## Action item
Lift out all lines below that contain "Game".

_ _ _ _ _

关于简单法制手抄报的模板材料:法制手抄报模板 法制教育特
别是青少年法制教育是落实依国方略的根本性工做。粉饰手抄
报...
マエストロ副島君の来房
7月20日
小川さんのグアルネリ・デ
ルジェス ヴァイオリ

_ _ _ _ _

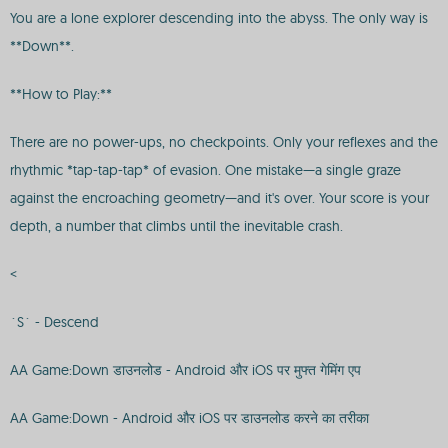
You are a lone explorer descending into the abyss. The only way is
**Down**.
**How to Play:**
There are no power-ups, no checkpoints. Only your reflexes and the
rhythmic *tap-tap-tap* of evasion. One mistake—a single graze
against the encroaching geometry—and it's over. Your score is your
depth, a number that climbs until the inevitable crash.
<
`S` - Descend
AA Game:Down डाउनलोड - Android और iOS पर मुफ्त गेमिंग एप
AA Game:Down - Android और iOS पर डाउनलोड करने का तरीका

_ _ _ _ _

## Answer area
AA Game:Down डाउनलोड - Android और iOS पर मुफ्त गेमिंग एप
AA Game:Down - Android और iOS पर डाउनलोड करने का तरीका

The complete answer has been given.